Sen. Cory Booker (D-New Jersey) announced Monday that he will take charge on the proposal of a bill that would establish a group to study the possibility of reparations to the African descendants of slaves.

Booker is among several presidential hopefuls, including Sens. Bernie Sanders (I-Vermont) and Elizabeth Warren (D-Massachussetts.) who have been asked about their positioning on reparations, a key 2020 policy issue, as they vie for the Democratic nomination.

According to CNN, the New Jersey Democrat said the commission would work to find solutions for the decades-long “overt policies fueled by white supremacy and racism that have oppressed African-Americans economically for generations,” and “that have ushered millions of Americans into the middle class,” while they, “systematically excluded blacks.”

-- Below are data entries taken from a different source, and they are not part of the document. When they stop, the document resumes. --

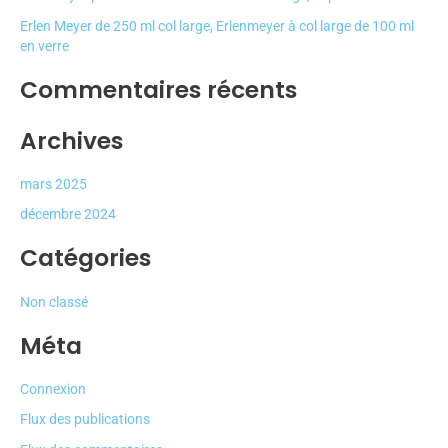
:
Erlen Meyer de 250 ml col large, Erlenmeyer à col large de 100 ml
en verre
Commentaires récents
Archives
mars 2025
décembre 2024
Catégories
Non classé
Méta
Connexion
Flux des publications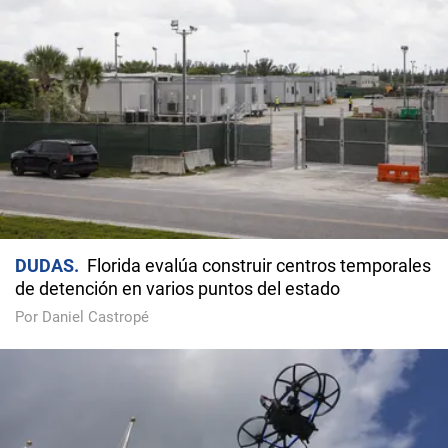
DUDAS
Florida evalúa construir centros temporales
de detención en varios puntos del estado
Por Daniel Castropé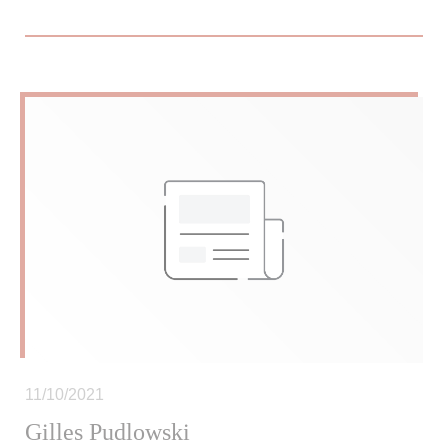
11/10/2021
Gilles Pudlowski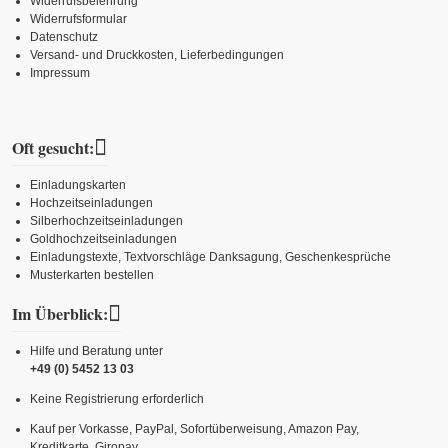
Widerrufsbelehrung
Widerrufsformular
Datenschutz
Versand- und Druckkosten, Lieferbedingungen
Impressum
Oft gesucht:
Einladungskarten
Hochzeitseinladungen
Silberhochzeitseinladungen
Goldhochzeitseinladungen
Einladungstexte, Textvorschläge Danksagung, Geschenkesprüche
Musterkarten bestellen
Im Überblick:
Hilfe und Beratung unter
+49 (0) 5452 13 03
Keine Registrierung erforderlich
Kauf per Vorkasse, PayPal, Sofortüberweisung, Amazon Pay,
Kreditkarte, Giropay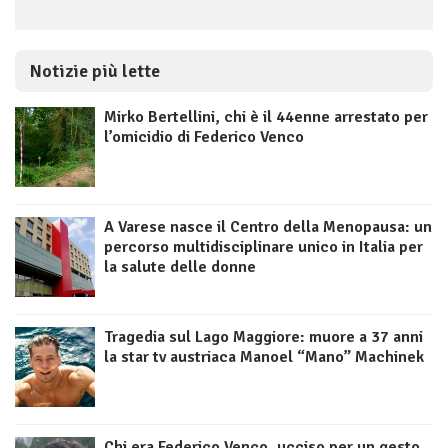
Notizie più lette
Mirko Bertellini, chi è il 44enne arrestato per
l’omicidio di Federico Venco
A Varese nasce il Centro della Menopausa: un
percorso multidisciplinare unico in Italia per
la salute delle donne
Tragedia sul Lago Maggiore: muore a 37 anni
la star tv austriaca Manoel “Mano” Machinek
Chi era Federico Venco, ucciso per un gesto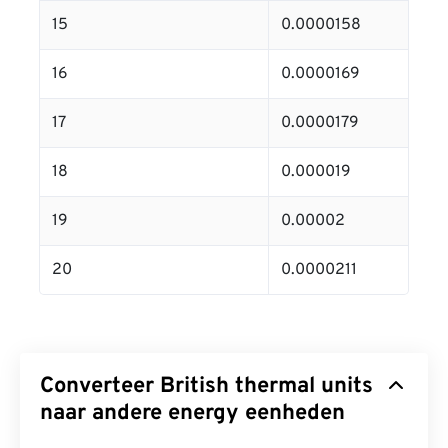
15
0.0000158
16
0.0000169
17
0.0000179
18
0.000019
19
0.00002
20
0.0000211
Converteer British thermal units
naar andere energy eenheden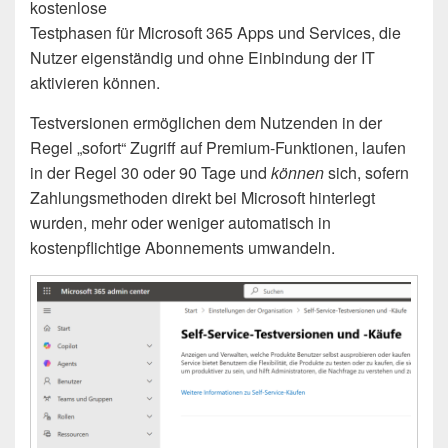
kostenlose
Testphasen für Microsoft 365 Apps und Services, die
Nutzer eigenständig und ohne Einbindung der IT
aktivieren können.
Testversionen ermöglichen dem Nutzenden in der
Regel „sofort“ Zugriff auf Premium-Funktionen, laufen
in der Regel 30 oder 90 Tage und
können
sich, sofern
Zahlungsmethoden direkt bei Microsoft hinterlegt
wurden, mehr oder weniger automatisch in
kostenpflichtige Abonnements umwandeln.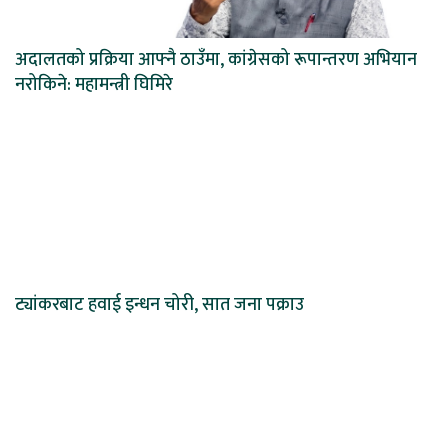
अदालतको प्रक्रिया आफ्नै ठाउँमा, कांग्रेसको रूपान्तरण अभियान
नरोकिने: महामन्त्री घिमिरे
ट्यांकरबाट हवाई इन्धन चोरी, सात जना पक्राउ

The bill, H.R. 40, seeks to “examine slavery and discrimination in the colonies and the United States from 1619 to the present and recommend appropriate remedies.” It was first introduced by Rep. John Conyers (D-Mich.) in 1989, and is currently sponsored in the House by Rep. Sheila Jackson Lee (D-Texas).

"This bill is a way of addressing head-on the persistence of racism, white supremacy and implicit racial bias in our country," the New Jersey Senator said. "It will bring together the best minds to study the issue and propose solutions that will finally begin to right the economic scales of past harms and make sure we are a country where all dignity and humanity is affirmed."

During a CNN town hall in Orangeburg, South Carolina, Booker told Don Lemon he was frustrated with the reparations question. He expressed that he felt the topic had been “reduced to a box to check on a presidential list” as opposed to a wider and more serious discussion.

He said not only supports race-conscious legislation but also that he is the only member of Congress with a policy help to balance racial wealth disparities in America.